We cannot explain the increased intestinal permeability to mannitol. The endogenous production of mannitol can reasonably be excluded because we administered 2 g sugar, an amount far above the eventual endogenously produced quantity (36). An increase of the intestinal flow rate, although within the normal range, was shown to decrease the estimated pore size of the jejunal diffusion pathway from 13 to 8 angstrom (37) in the normal subject. That could imply a preferential route for mannitol compared with that of cellobiose. In symptom-free patients with diabetes, however, jejunal cecal transmit time seems to be longer than that in healthy subjects (38). Another possibility is that the selective increase in permeability to mannitol is secondary to an increased rate of the mechanism experimentally investigated and proposed by Bijlsma et al. (39) but not confirmed however by others (40) (i.e., a paracellular solvent drag caused by the intravillous hyperosmolarity produced by local countercurrent movements).

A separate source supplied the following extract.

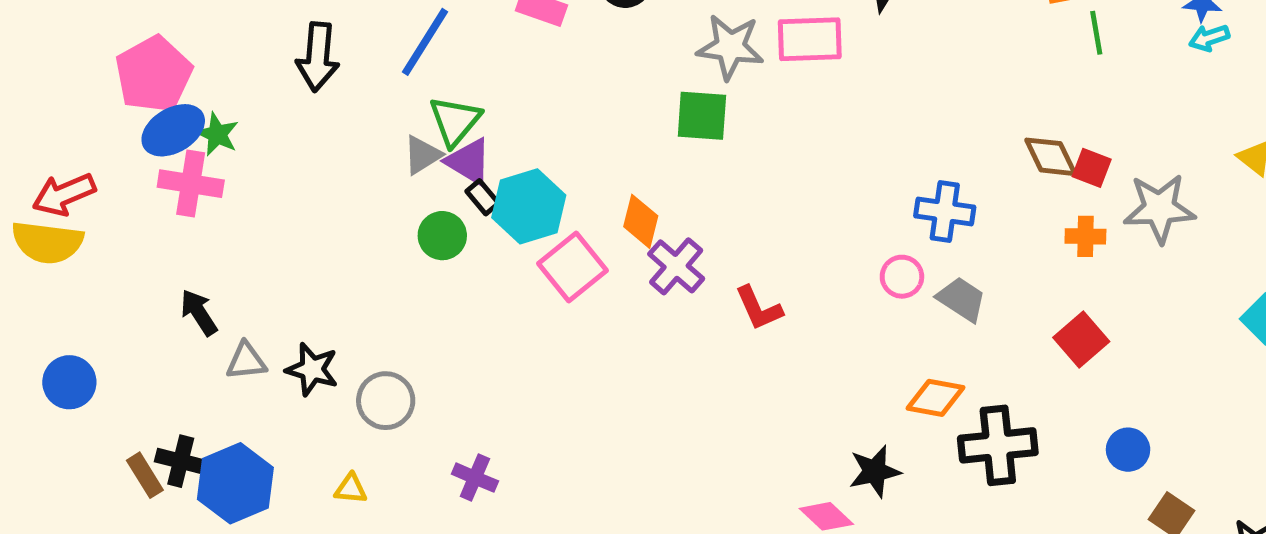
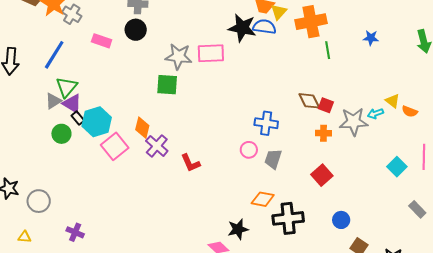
cyan arrow: (1209, 38) -> (375, 113), moved
gray trapezoid: (962, 299) -> (273, 159), turned -105

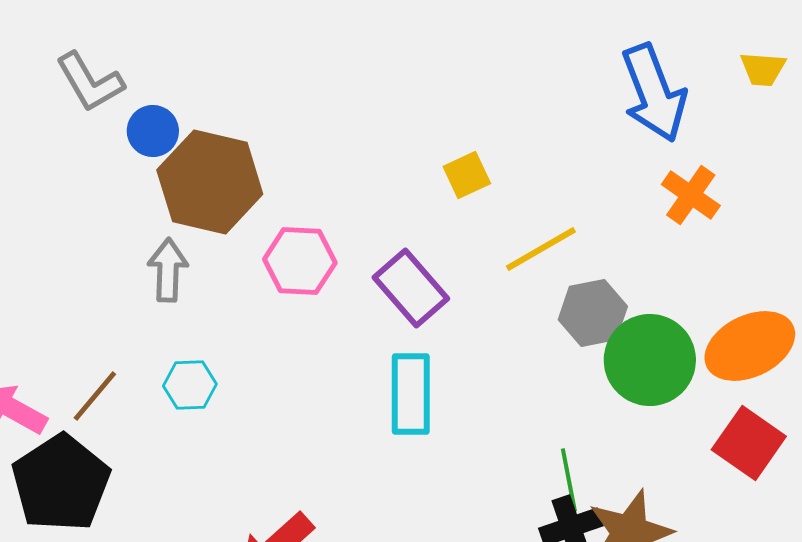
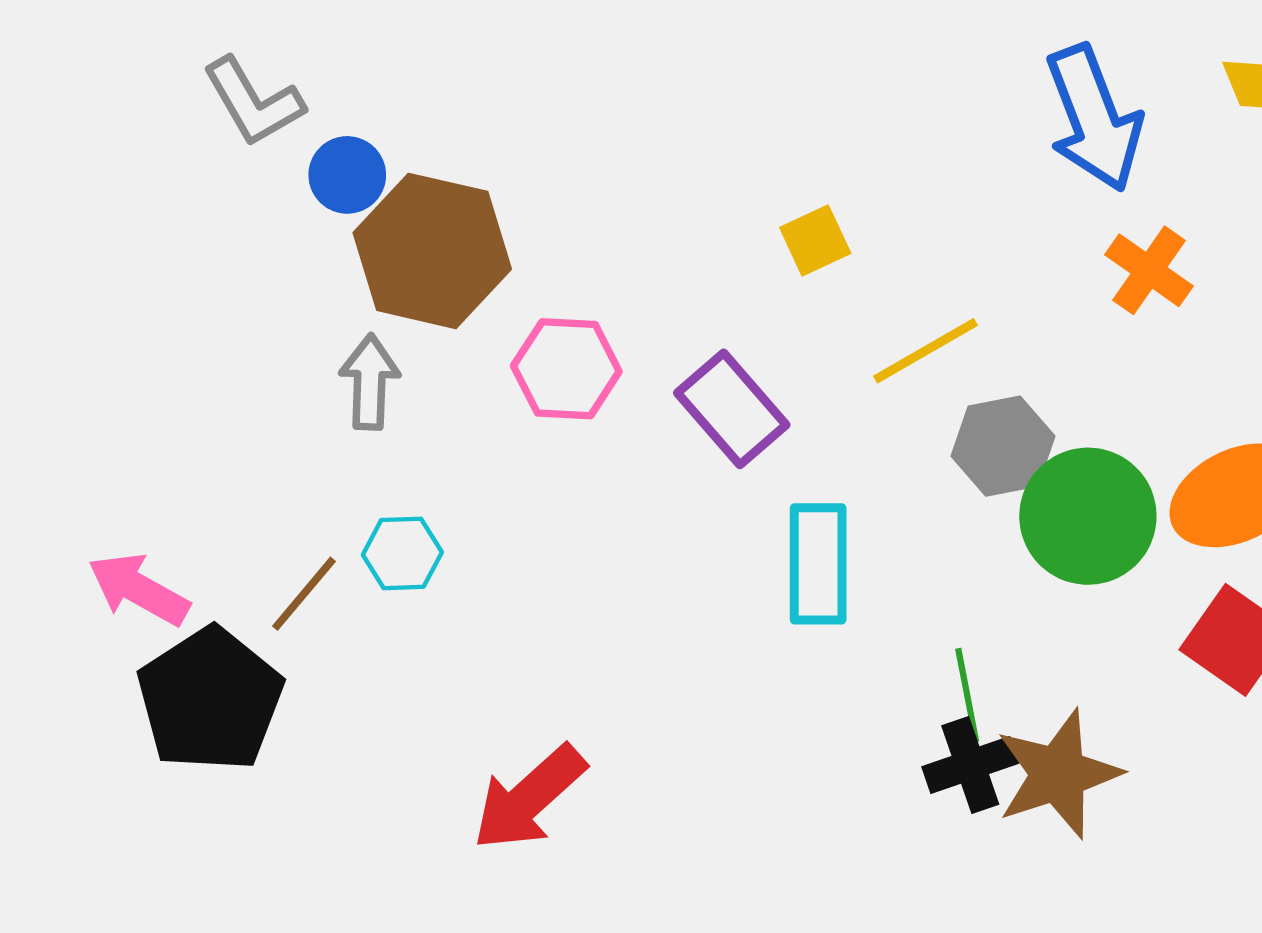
cyan rectangle: (411, 394) -> (818, 564), moved
brown line: (95, 396) -> (304, 594), moved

The prevalence of celiac disease associated with IDDM has been shown recently to be higher than expected. Patients with celiac disease determined by screening with anti-gliadin (3) or anti-endomysial antibody tests (11) often have few or no symptoms and an earlier age of onset of IDDM (41) and are predominantly female. Some with IDDM who are antibody negative, may later test positive (3), even in the presence of persistently negative results in analyses of small bowel biopsy specimens. From our series we report on two patients (6.2%) who at the 1-year follow-up, showed seroconversion to positive for anti-endomysial antibodies and a typical histologic pattern in a small bowel specimen.

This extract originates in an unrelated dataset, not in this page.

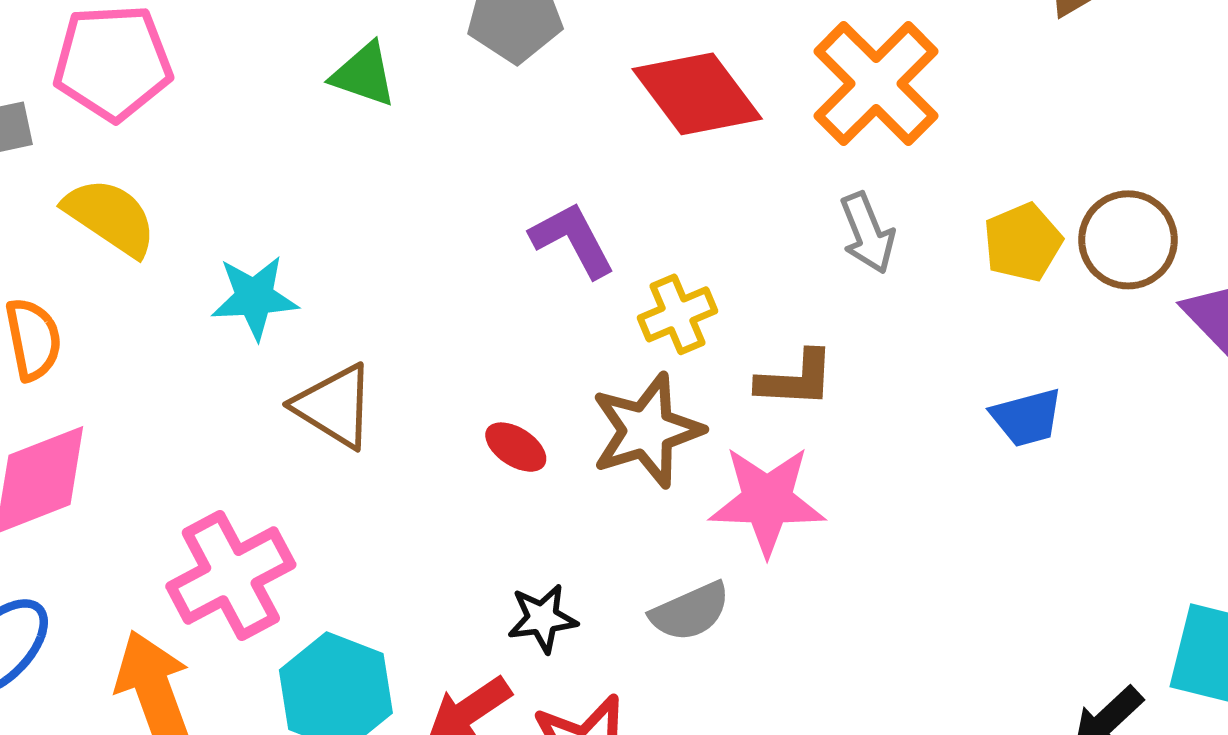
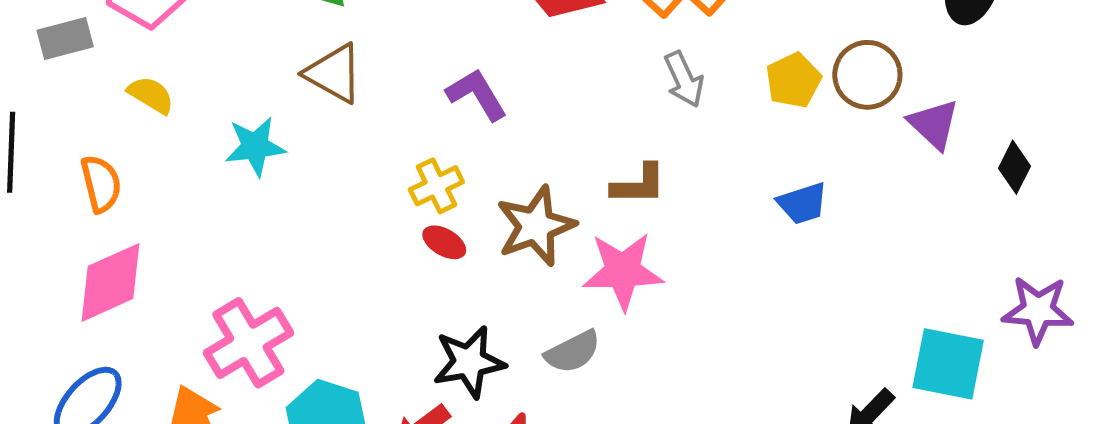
yellow semicircle: (110, 217) -> (151, 95), size x0.7
yellow cross: (678, 314) -> (436, 186), moved
brown triangle: (334, 406) -> (334, 73), moved
black star: (542, 618) -> (469, 362), size x1.5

In conclusion, our study showed an increase in intestinal permeability to mannitol not previously reported, clear-cut and unassociated with that of the larger probe, in at least two thirds of 31 young patients, all with uncomplicated IDDM and free from clinical and serologic signs of celiac disease at the time of their recruitment. The high intestinal permeability to mannitol represents a functional alteration apparently opposite to those reported in overt celiac disease, in which the reduced mannitol urinary recovery is caused by the loss of absorptive villous surface which produced an increase in CE/MA ratio. The intestinal permeability to mannitol was normal in our healthy children, young adult controls, and adult patients with type II diabetes mellitus (30). It is difficult to define the impact of this finding, whether it is a primary feature in patients with IDDM or an initial alteration of the villi's function, preceding their atrophy in patients with IDDM, in whom celiac disease could develop later.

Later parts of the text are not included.